## [WORK ORDER]
Copy exactly the lines of the records below, and only those lines, beginning with the line that contains "Atom bombasının insani bedelini örtbas ettiği" and ending with the line that contains "ödül almasına tepki gösteriyor.".

━━━━━━━━━━━━━━━━

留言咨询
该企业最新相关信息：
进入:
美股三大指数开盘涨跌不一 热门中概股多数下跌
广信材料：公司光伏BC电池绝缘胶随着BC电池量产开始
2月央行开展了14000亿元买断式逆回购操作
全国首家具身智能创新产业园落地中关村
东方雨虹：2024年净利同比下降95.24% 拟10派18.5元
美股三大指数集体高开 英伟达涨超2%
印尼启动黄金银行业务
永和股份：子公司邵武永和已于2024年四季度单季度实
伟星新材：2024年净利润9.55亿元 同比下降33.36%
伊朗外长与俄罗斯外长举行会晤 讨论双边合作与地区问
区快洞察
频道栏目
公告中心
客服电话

━━━━━━━━━━━━━━━━

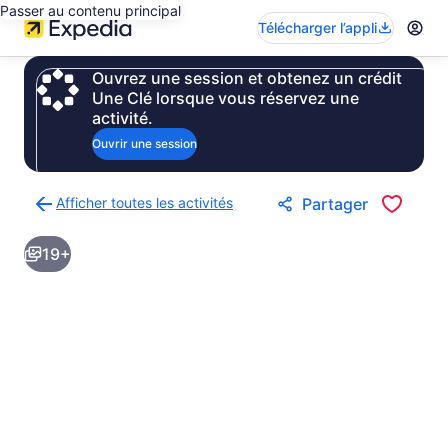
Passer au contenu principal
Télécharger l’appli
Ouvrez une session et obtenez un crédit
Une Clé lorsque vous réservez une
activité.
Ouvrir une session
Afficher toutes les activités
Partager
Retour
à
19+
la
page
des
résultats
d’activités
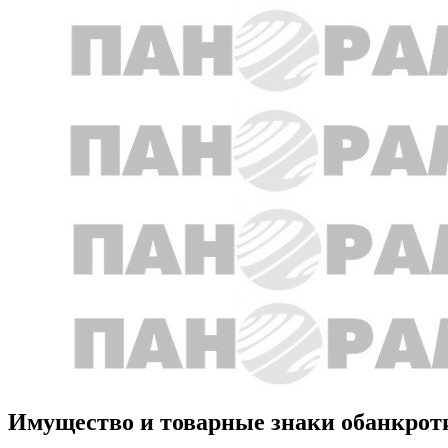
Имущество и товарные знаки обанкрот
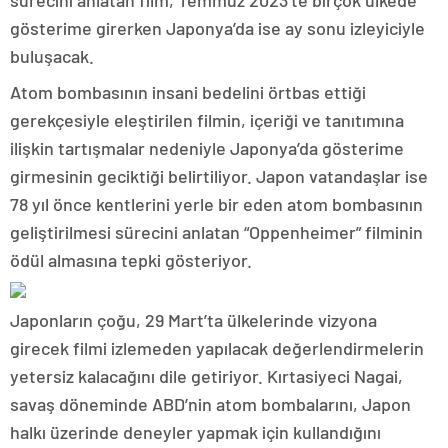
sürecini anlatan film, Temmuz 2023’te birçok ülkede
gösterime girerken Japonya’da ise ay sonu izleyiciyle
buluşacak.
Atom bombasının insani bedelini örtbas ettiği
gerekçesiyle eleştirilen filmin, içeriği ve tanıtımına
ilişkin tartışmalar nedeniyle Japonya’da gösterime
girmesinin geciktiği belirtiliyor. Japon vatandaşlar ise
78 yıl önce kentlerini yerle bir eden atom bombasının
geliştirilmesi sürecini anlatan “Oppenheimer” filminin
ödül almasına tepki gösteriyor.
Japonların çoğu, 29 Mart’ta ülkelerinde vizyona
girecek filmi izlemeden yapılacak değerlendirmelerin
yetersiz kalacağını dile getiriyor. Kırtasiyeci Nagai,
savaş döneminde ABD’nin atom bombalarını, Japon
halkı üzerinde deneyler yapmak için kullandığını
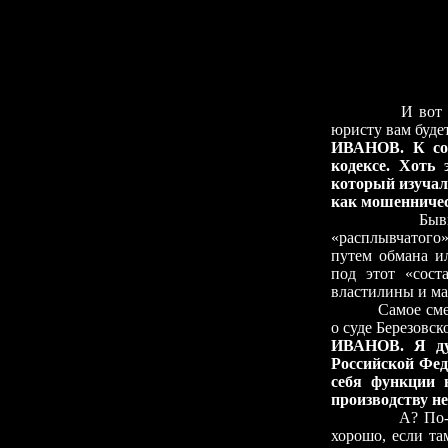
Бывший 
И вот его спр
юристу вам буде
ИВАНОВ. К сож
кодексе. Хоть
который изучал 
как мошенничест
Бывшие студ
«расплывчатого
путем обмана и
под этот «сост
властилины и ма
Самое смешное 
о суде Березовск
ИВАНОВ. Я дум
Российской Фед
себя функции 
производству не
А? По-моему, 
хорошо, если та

━━━━━━━━━━━━━━━━

## [WRITTEN RESPONSE]
Atom bombasının insani bedelini örtbas ettiği
gerekçesiyle eleştirilen filmin, içeriği ve tanıtımına
ilişkin tartışmalar nedeniyle Japonya’da gösterime
girmesinin geciktiği belirtiliyor. Japon vatandaşlar ise
78 yıl önce kentlerini yerle bir eden atom bombasının
geliştirilmesi sürecini anlatan “Oppenheimer” filminin
ödül almasına tepki gösteriyor.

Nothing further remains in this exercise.